Dentro do Corpo
De onde vêm as formas que se revelam no trabalho de Maria Luiza Mazzetto? A questão da origem das formas, de maneira geral, gerou ao longo da história elucubrações teóricas tanto no campo da estética como no das ciências naturais.
De acordo com as concepções epistemológicas vigentes em cada época, as formas artísticas foram compreendidas, ora como uma maneira de se aproximar mimeticamente do mundo metafísico das ideias, ora como uma possibilidade de investir a matéria de espiritualidade através do fazer estético, considerando-se a fatura da obra e a subjetividade do artista.
Segundo as teorias da formatividade, ao produzir objetos o artista se aproximaria da natureza não apenas por imitá-la em sua aparência externa, mas também por replicar seu poder gerador e formativo, povoando o mundo com seus seres artísticos.
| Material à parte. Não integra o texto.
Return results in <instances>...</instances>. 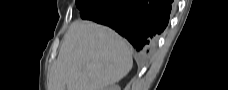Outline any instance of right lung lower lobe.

Para a biologia, a formação do ser está ligada ao surgimento da vida a partir da transformação do inorgânico em orgânico e a seu desenvolvimento nos processos evolutivos. A compreensão da morfologia de cada ser poderia auxiliar a classificá-lo dentro de determinadas linhas filogenéticas que explicariam sua evolução. Um dos primeiros biólogos a tratar destas questões foi a alemão Ernst Haeckel, também conhecido por sua capacidade artística na produção de belas ilustrações naturalistas de seres marinhos e microscópicos. Em sua Teoria da Recapitulação, Haeckel afirmava que a “ontogenia recapitula a filogenia”, ou seja, as formas que surgem nos diversos estágios de desenvolvimento de um embrião se assemelham aos processos evolutivos pelos quais passaram as espécies até chegarem a seu estágio atual. Embora sua teoria tenha sido refutada cientificamente e Haeckel tenha sido acusado de ter falsificado os desenhos que comprovavam sua teoria, a ideia de que possuímos semelhanças com as outras espécies permaneceu em nosso inconsciente coletivo e as belas formas de suas ilustrações se popularizaram por suas qualidade estéticas e associações espiritualistas.
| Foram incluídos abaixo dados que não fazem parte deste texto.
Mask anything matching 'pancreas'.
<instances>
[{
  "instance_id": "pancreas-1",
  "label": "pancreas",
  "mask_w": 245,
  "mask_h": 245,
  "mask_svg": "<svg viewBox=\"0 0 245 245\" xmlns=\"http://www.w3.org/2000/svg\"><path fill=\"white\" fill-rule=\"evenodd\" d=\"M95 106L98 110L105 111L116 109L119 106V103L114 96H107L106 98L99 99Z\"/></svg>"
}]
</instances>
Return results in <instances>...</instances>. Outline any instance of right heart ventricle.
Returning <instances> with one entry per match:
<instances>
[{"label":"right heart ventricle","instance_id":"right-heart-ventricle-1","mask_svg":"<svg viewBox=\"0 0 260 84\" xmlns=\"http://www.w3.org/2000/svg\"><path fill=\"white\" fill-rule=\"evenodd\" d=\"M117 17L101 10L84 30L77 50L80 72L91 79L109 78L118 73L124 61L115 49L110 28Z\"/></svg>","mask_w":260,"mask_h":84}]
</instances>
Mesmo sem conhecer anteriormente a obra de Haeckel, a artista Maria Luiza Mazzetto parece compartilhar com ele alguns de seus interesses, tanto formais quanto temáticos. Em seu mundo de formas orgânicas, entretanto, os seres não se deixam classificar como espécies, mas comungam de origens e morfologias semelhantes. Suas formas atravessam os reinos animais, vegetais e minerais, podendo gerar organismos híbridos ou transgênicos. Sem necessidade de comprovar teorias, o trabalho de Maria Luiza Mazzetto engendra livremente fabulações poéticas de corpos ao investir a matéria de vida e espiritualidade.
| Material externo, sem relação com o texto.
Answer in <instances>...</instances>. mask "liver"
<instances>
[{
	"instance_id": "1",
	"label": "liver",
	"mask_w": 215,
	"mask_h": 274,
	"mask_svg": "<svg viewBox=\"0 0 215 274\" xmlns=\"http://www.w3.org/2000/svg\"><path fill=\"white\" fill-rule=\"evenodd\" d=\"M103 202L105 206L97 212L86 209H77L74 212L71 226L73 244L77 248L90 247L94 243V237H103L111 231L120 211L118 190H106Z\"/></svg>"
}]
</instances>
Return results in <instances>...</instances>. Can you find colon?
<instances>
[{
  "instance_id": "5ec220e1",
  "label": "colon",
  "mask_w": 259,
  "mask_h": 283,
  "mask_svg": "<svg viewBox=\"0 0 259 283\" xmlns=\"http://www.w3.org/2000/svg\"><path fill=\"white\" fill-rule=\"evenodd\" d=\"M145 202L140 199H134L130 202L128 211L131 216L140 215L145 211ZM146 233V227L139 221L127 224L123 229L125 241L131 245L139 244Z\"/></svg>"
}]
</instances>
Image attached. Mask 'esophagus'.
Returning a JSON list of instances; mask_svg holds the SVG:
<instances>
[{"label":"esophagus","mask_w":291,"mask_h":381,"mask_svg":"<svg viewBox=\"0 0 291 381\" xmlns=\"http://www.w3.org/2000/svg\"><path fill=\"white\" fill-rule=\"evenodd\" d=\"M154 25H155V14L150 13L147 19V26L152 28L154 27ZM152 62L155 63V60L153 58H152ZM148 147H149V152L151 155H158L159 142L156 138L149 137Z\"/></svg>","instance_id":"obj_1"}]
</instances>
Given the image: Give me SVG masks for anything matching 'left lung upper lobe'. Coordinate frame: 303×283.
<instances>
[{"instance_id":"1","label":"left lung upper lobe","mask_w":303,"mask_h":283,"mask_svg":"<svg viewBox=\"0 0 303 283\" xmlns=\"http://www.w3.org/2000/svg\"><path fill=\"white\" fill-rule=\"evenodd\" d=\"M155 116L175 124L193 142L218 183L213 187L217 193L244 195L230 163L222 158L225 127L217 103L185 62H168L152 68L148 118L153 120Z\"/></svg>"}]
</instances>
Há ainda em seu trabalho uma dialética entre o mundo interno e o externo. As vísceras dos corpos animais exibem-se ao lado das aparências exteriores de elementos minerais ou vegetais sem distinção. Suas esculturas são formadas por finas membranas que lembram peles envolvendo órgãos sem corpo. Essas epidermes, ao mesmo tempo em que seduzem o olhar e convidam sensualmente ao toque, causam também repulsa por lembrar organismos eviscerados e em crescimento.
O acúmulo de formas orgânicas em colônias e aglomerados sugere uma propagação, um desenvolver da vida em progressão. Mesmo que feitos de matérias inanimadas, seus trabalhos evocam um processo evolutivo de transformação. Na série de desenhos “Alho?”, por exemplo, isto é intensificado através da sequência de imagens que apresentam a transformação de uma espécie de planta em um ser indefinido, que não para de se modificar e crescer.
A origem das formas é tematizada também em seu vídeo, em que elementos vegetais surgem de dentro de um útero humano verde, em uma continuidade pulsante e viva. É, de fato, da vida que os trabalhos de Maria Luiza Mazzetto tratam, quer seja de um pulsar orgânico e natural, quer seja de um crescimento descontrolado de seres artificiais e híbridos. É neste devir nem sempre tranquilo da multiplicação e da coexistência interespécies em que estamos imersos, por dentro e por fora, que a artista busca encontrar a origem das formas ou a forma das origens.